Öncellikle sizi tanıyarak başlayalım. Türkiye’ye gelmeniz nasıl oldu? Şu anda neler yapıyorsunuz?
Merhabalar sevgili Çeto Dergisi okurları. Ben Said, asıl ismim Chuanyi LEI. 2014’de Çin’den Türkiye’ye yüksek lisans yapmak için geldim. Buraya gelmekteki amacım ise Geleneksel Türk Sanatlarını öğrenip uygulamak ve bu alanda araştırmalarda bulunmaktı. Fatih Sultan Mehmet Vakıf Üniversitesi’nde bir sene boyunca Türkçe öğrendim, sonrasında derslerimi ve tezimi tamamladım. Hocalarım ve arkadaşlarımın sayesinde İstanbul’daki hayatım kolaylaştı ve güzelleşti. Geldiğim için çok mutluyum. İyi ki geldim diyorum.

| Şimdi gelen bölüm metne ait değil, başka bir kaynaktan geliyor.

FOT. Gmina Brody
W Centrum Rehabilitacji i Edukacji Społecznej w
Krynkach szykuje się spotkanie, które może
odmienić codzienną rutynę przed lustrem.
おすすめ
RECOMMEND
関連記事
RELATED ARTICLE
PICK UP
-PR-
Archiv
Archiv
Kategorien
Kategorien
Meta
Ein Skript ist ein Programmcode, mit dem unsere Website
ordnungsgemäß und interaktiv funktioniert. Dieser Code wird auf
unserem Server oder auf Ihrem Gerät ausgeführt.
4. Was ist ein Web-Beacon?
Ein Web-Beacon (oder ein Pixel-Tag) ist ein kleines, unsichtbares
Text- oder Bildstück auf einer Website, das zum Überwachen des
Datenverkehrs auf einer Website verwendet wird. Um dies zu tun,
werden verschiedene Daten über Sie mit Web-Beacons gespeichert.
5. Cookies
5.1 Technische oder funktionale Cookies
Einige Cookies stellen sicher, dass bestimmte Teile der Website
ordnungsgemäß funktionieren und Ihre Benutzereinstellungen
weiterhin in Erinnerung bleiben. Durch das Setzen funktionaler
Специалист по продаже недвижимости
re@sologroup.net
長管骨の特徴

Sanat ve araştırma hayatıma ikinci memleketim İstanbul’da devam ediyorum. FSMVÜ’ de doktora (sanatta yeterlik) programının ikinci senedeyim. Bu yıl pandemi nedeniyle sadece kendi atölyemde araştırmalar yapıyorum ve resimlerimi çizmeye devam ediyorum.

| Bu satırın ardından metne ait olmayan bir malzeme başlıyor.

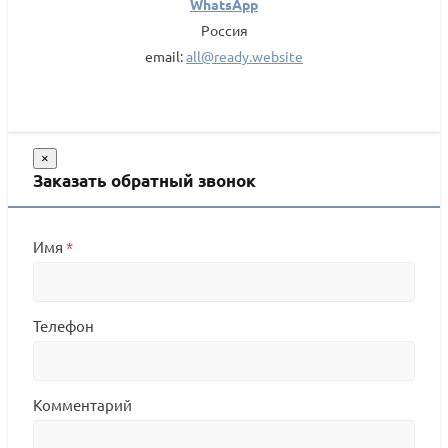
WhatsApp
Россия
email:
all@ready.website
×
Заказать обратный звонок
Имя
*
Телефон
Комментарий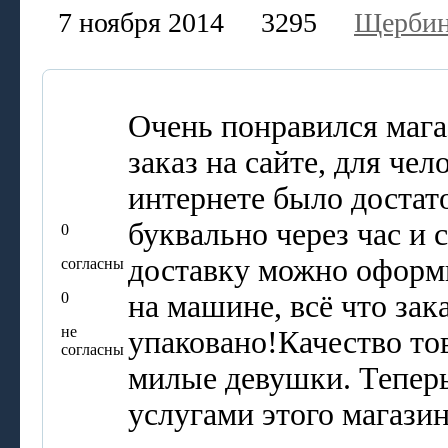
7 ноября 2014
3295
Щербин
Очень понравился маг
заказ на сайте, для чел
интернете было достат
буквально через час и с
0
доставку можно оформи
согласны
0
на машине, всё что за
не
упаковано!Качество то
согласны
милые девушки. Теперь
услугами этого магазин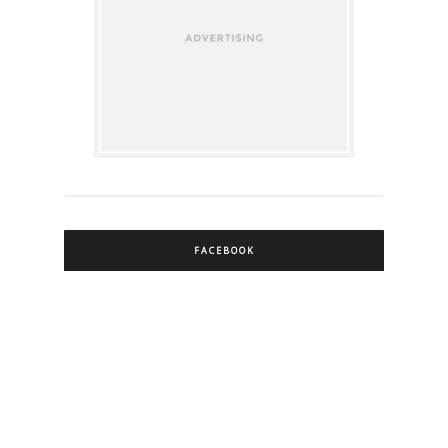
FACEBOOK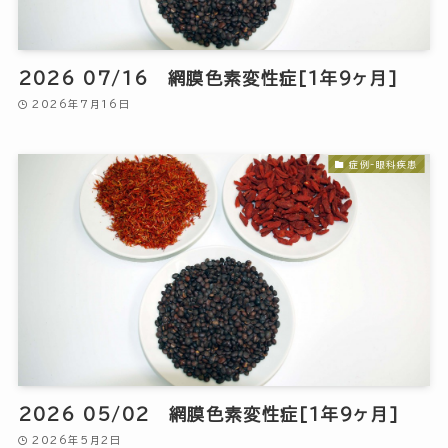
2026 07/16 網膜色素変性症[1年9ヶ月]
2026年7月16日
症例-眼科疾患
2026 05/02 網膜色素変性症[1年9ヶ月]
2026年5月2日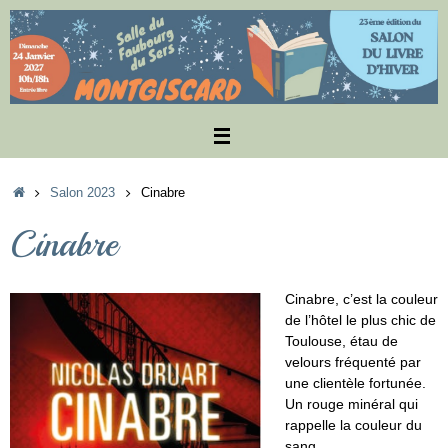
Passer
au
contenu
Accueil
Salon 2023
Cinabre
Cinabre
Cinabre, c’est la couleur
de l’hôtel le plus chic de
Toulouse, étau de
velours fréquenté par
une clientèle fortunée.
Un rouge minéral qui
rappelle la couleur du
sang.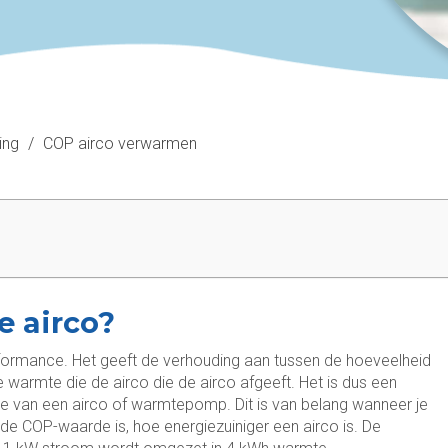
ing
/
COP airco verwarmen
e airco?
formance. Het geeft de verhouding aan tussen de hoeveelheid
e warmte die de airco die de airco afgeeft. Het is dus een
tie van een airco of warmtepomp. Dit is van belang wanneer je
de COP-waarde is, hoe energiezuiniger een airco is. De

2019’dan beri Yeditepe Üniversitesi Konfüçyüs Enstitüsünde Çin Hat ve Resim Sanatları üzerine ders veriyorum. Pandemiden önce atölyemde veya arkadaşlarımın atölyesinde benden büyük ve küçük öğrencilerim vardı, dersler veriyordum, workshoplar düzenliyordum, şimdi hiç bir etkinlik yapamıyorum maalesef ama şuanda sağlık her şeyden önemli. Geçen ay Çin’de bir üniversite beni misafir araştırma görevlisi olarak davet etti, müsait zamanlarımda uzaktan sunumlar yapıyor, dersler veriyorum.
Çizmeye nasıl başladınız?
Daha henüz çocuk iken çizmeye başladım. Aslında çok şanslıyım çünkü babam büyük bir ressam. Geleneksel Çinli ressam sayabilmeniz için standartlar çok yüksektir. Kendisi aynı zamanda iyi bir ressam olduğu kadar hattat ve şair. Babamın ders aldığı bütün hocaları da öyle. Benim çocukluğum sanat dolu bir ortam içerisinde geçti. Sanatla içiçe büyüdüm. Sanatçıları görerek ve sanat eserlerine bakarak büyüdüm. Büyük üstatların nasıl çizdikleri, öğrencilerine hayata ve sanata bakış açıları, sanatlarını nasıl gönülden öğrettikleri hepsi hafızıma kazındı halen bile gördüklerim etkilemeye devam ediyor.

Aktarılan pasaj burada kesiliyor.